JIT Compiler

Most ML compilers either link an entire LLVM toolchain into the binary — adding hundreds of megabytes of dependencies — or write temporary files to disk and dlopen the result. Morok does neither.

When a kernel needs to execute, Morok pipes the generated source through clang on stdin, receives a relocatable ELF object on stdout, parses it in-process, copies the machine code into an anonymous memory mapping, applies relocations, flips the page permissions to executable, and calls the function pointer directly. The whole process happens in memory — no temp files touch the disk, no shared libraries are loaded, and no LLVM installation is required beyond clang on the PATH.

This chapter describes how the CPU JIT loader works. GPU backends (CUDA, Metal, etc.) use their respective driver APIs for compilation and dispatch, and will be documented separately as they are added. The higher-level graph wrapper API that compiles a model graph once and replays it many times is documented in JIT Graphs.

Pipeline

C source / LLVM IR
       │
       ▼
 clang -c (stdin → stdout)
       │
       ▼
  ELF .o bytes (in memory)
       │
       ▼
 Parse sections (object crate)
       │
       ▼
 Anonymous mmap + copy sections
       │
       ▼
 Apply relocations (arch-specific)
       │
       ▼
 mprotect(PROT_READ | PROT_EXEC)
       │
       ▼
 Flush I-cache (non-x86_64)
       │
       ▼
 Call function pointer via libffi

Both the Clang backend (C source via -x c) and the LLVM backend (LLVM IR text via -x ir) share this loader. The only difference is the clang input language flag.

:::tip Fallback mode For debugging or platforms where the custom ELF loader doesn't work, the dlopen-fallback Cargo feature switches to a traditional pipeline: clang -shared writes a .so to a temp directory, which is loaded via dlopen. This is slower (disk I/O + dynamic linker overhead) but more portable. :::

Supported Architectures

Architecture	Target triple	Compile flag	I-cache	Notes
x86_64	`x86_64-none-unknown-elf`	`-march=native`	Coherent	AMD64, Intel 64
aarch64	`aarch64-none-unknown-elf`	`-march=native`	`__clear_cache`	Apple Silicon, Ampere, Graviton
riscv64	`riscv64-none-unknown-elf`	`-march=rv64gc`	`__clear_cache`	RV64I + M + A + F + D + C extensions
loongarch64	`loongarch64-none-unknown-elf`	`-march=native`	`__clear_cache`	Loongson 3A5000+
ppc64le	`powerpc64le-none-unknown-elf`	`-mcpu=native`	`__clear_cache`	ELFv2 ABI, little-endian only

Architecture detection is automatic via std::env::consts::ARCH at runtime — no compile-time feature flags needed.

Relocation Support

The loader implements a minimal ELF relocator for each architecture. It handles the relocation types that clang -c -O2 actually emits for small, self-contained compute kernels — not a full linker.

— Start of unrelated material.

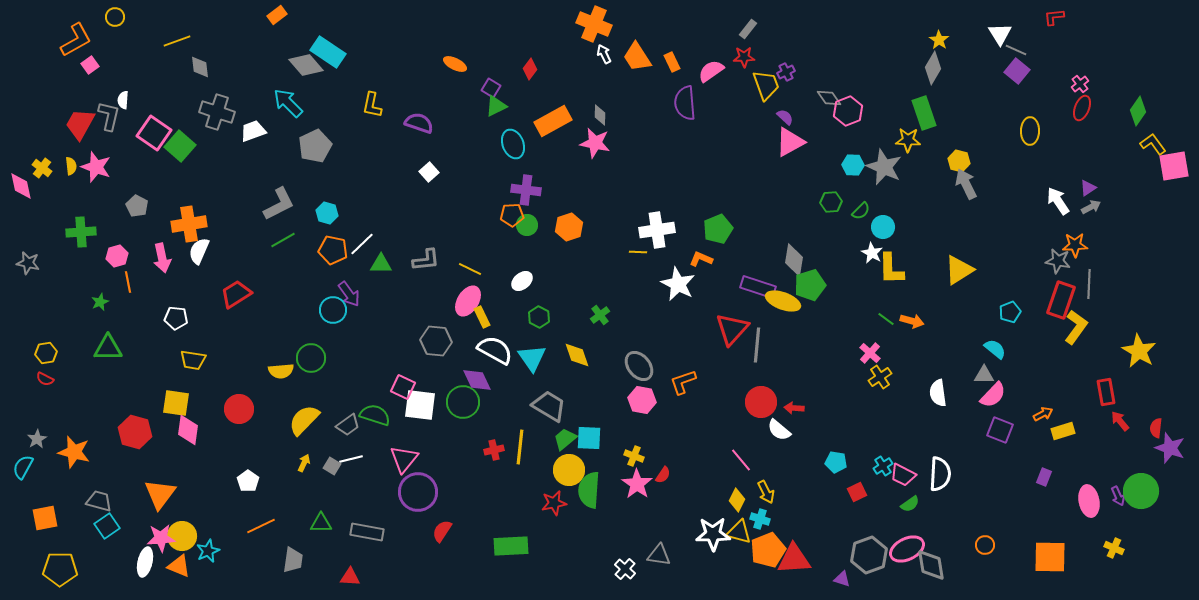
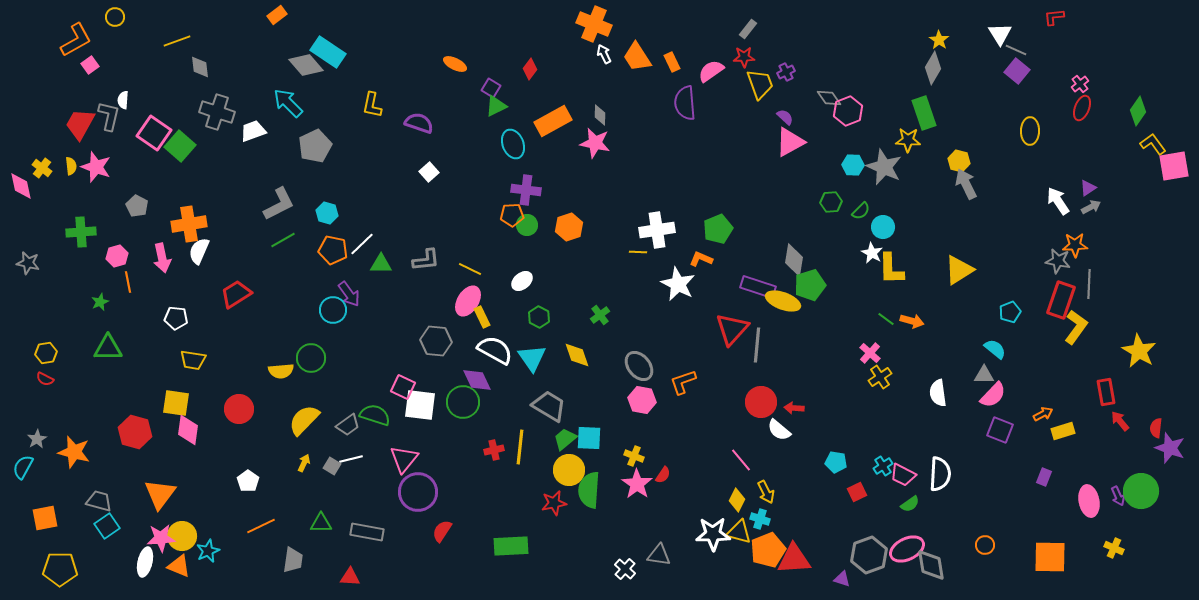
yellow trapezoid at (766, 85): moved 6 px left, 1 px up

x86_64 — PC-relative (R_X86_64_PC32, PLT32, GOTPCRELX, REX_GOTPCRELX), absolute 32/64-bit (R_X86_64_32, 32S, 64).

aarch64 — 26-bit branches (CALL26, JUMP26) with automatic veneer generation when the target exceeds ±128 MiB, page-relative ADRP (ADR_PREL_PG_HI21), 12-bit page offsets with access-size shifts (ADD_ABS_LO12_NC, LDST8/16/32/64/128_ABS_LO12_NC).

riscv64 — Call pairs (CALL, CALL_PLT), PC-relative split addressing with state tracking (PCREL_HI20 + PCREL_LO12_I/S), absolute (HI20, LO12_I/S), branches (BRANCH, JAL), data (32, 64). Linker relaxation hints (RELAX) are skipped.

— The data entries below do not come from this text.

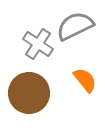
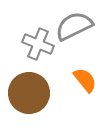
gray semicircle: moved 1 px left
gray cross: rotated 12 degrees counterclockwise
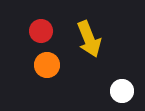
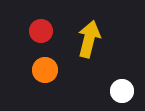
yellow arrow: rotated 144 degrees counterclockwise
orange circle: moved 2 px left, 5 px down
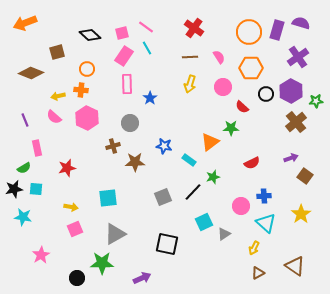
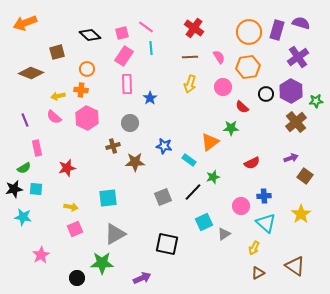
cyan line at (147, 48): moved 4 px right; rotated 24 degrees clockwise
orange hexagon at (251, 68): moved 3 px left, 1 px up; rotated 10 degrees counterclockwise
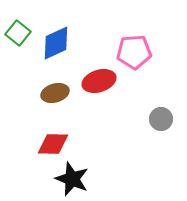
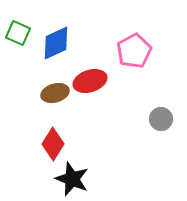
green square: rotated 15 degrees counterclockwise
pink pentagon: moved 1 px up; rotated 24 degrees counterclockwise
red ellipse: moved 9 px left
red diamond: rotated 60 degrees counterclockwise
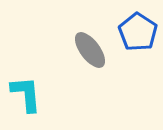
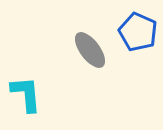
blue pentagon: rotated 9 degrees counterclockwise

loongarch64 — 26-bit branches (B26), page-aligned split addressing (PCALA_HI20, PCALA_LO12), data (32, 64). Linker relaxation hints (RELAX) are skipped.

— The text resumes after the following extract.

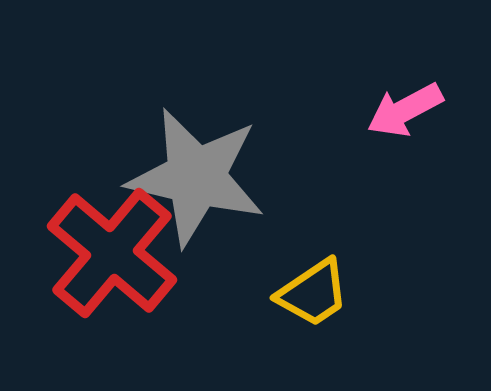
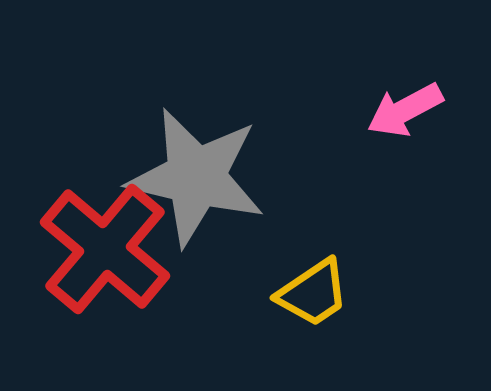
red cross: moved 7 px left, 4 px up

ppc64le — 24-bit branches (REL24), TOC-relative addressing with .TOC. symbol lookup (TOC16_HA, TOC16_LO, TOC16_LO_DS, TOC16, TOC16_HI), PC-relative (REL32), absolute (ADDR32, ADDR64).

Compilation Flags

The loader compiles with a bare-metal target to produce clean, self-contained ELF objects with no runtime dependencies:

Flag	C backend	LLVM IR backend	Purpose
`-c`	yes	yes	Compile only (no linking)
`-O2`	yes	yes	Optimization level
`-march=native`	yes	yes	Use host CPU features
`-fPIC`	yes	yes	Position-independent code
`-ffreestanding`	yes	no	No hosted environment assumed
`-fno-math-errno`	yes	yes	Math builtins don't set errno
`-fno-stack-protector`	yes	yes	No stack canary overhead
`-nostdlib`	yes	no	No standard library
`-fno-ident`	yes	no	Suppress `.comment` section
`--target=<arch>-none-unknown-elf`	yes	yes	Bare-metal ELF target
`-ffixed-x18`	aarch64 macOS/Win	aarch64 macOS/Win	Reserve platform register
`-funroll-loops`	no	yes	Aggressive loop unrolling
`-fvectorize`	no	yes	Loop vectorization
`-fslp-vectorize`	no	yes	SLP (straight-line) vectorization

The C backend uses __builtin_* functions (e.g. __builtin_sqrtf, __builtin_fmaf) instead of #include <math.h>, so -ffreestanding -nostdlib works without losing math support — these are compiler intrinsics that lower to hardware instructions directly.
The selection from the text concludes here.